April Contributed-Paper Session I

By David C. Cassidy

At St. Louis, seven speakers enlightened a standing-room only audience on a wide range of topics surrounding “The Manhattan Project and Beyond.”

Project veteran E. Leonard Jossem opened the session with “Remembering Los Alamos.” He arrived there in July 1945 and began work in the Experimental Physics (P) Division, designing and constructing specialized equipment. He later switched to F-Division where he worked on the “Super” or H-bomb. Jossem was a founding member of the Association of Los Alamos Scientists, which sought to prevent future wars through the international control of nuclear weapons. Among the ALAS initiatives was a packet sent to the mayors of major US cities containing a letter and a piece of fused sand from Alamogordo as a warning of what could happen to their cities in a nuclear war. An important success of the scientists’ movement was the achievement of civilian control of nuclear energy under the Atomic Energy Commission.

Harry Lustig (City University of NY, emeritus), addressed the question “Did the Allies Know in 1942 about Nazi Germany’s Poor Prospects for an Atomic Bomb?” The probable answer is that British intelligence knew about these prospects “well before 1945” but did not inform their US counterparts until very late. According to Arnold Kramish, in The Griffin (1986), German physicist Paul Rosbaud informed the British that the German effort had “ground to a halt” in 1942, but it is not firmly known when he delivered his report.
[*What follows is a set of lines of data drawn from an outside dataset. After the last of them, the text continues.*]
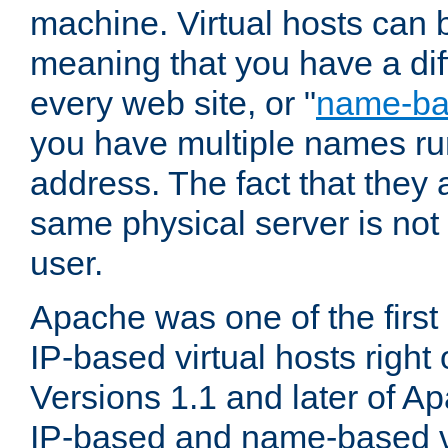
machine. Virtual hosts can 
meaning that you have a dif
every web site, or "
name-b
you have multiple names ru
address. The fact that they 
same physical server is not
user.
Apache was one of the first
IP-based virtual hosts right 
Versions 1.1 and later of A
IP-based and name-based vi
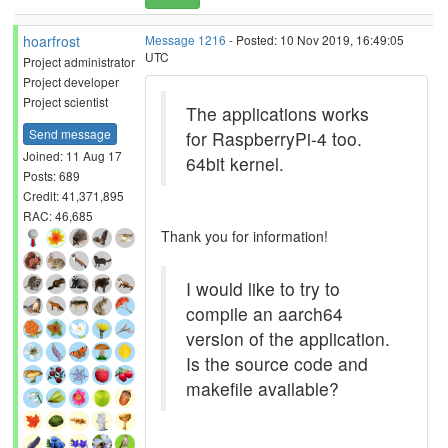
hoarfrost
Message 1216
- Posted: 10 Nov 2019, 16:49:05
UTC
Project administrator
Project developer
Project scientist
The applications works
Send message
for RaspberryPi-4 too.
Joined: 11 Aug 17
64bit kernel.
Posts: 689
Credit: 41,371,895
RAC: 46,685
Thank you for information!
I would like to try to
compile an aarch64
version of the application.
Is the source code and
makefile available?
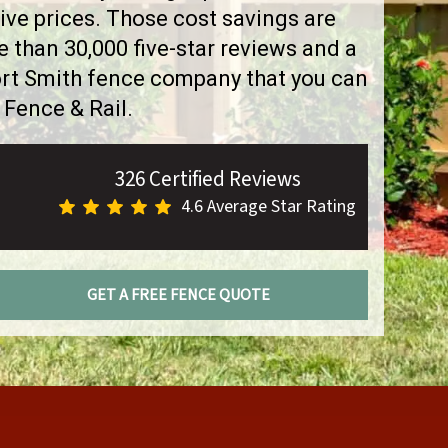
ve prices. Those cost savings are
than 30,000 five-star reviews and a
ort Smith fence company that you can
 Fence & Rail.
326 Certified Reviews
4.6 Average Star Rating
GET A FREE FENCE QUOTE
British Scientific Intelligence officer R. V. Jones allowed that his agency was convinced of this fact by 1943. Because the official information about Rosbaud’s work is still buried in secret British and American files, Kramish had to base his account on largely undocumented sources. General Leslie Groves was not briefed on the German status until May 1944 but refused to believe it. By then the project could not be stopped, nor probably could it have been in 1943. The full truth of what happened will not be known unless and until the Rosbaud files are declassified. (Editor’s Note: See Lustig’s letter on this subject.)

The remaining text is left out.